DATA BELOW: Begin

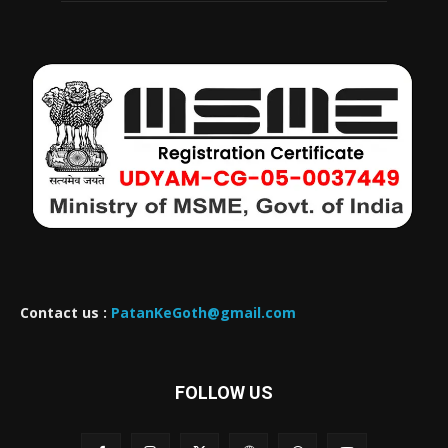
Contact us :
PatanKeGoth@gmail.com
FOLLOW US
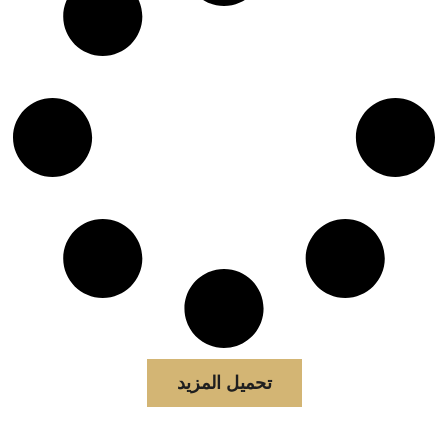
تحميل المزيد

DATA BELOW: End

→ **WHAT THE TASK ASKS**:
Drop every image, please, and write out the data above exactly as shown.

→ **WRITTEN SOLUTION**:
Contact us :
PatanKeGoth@gmail.com
FOLLOW US
تحميل المزيد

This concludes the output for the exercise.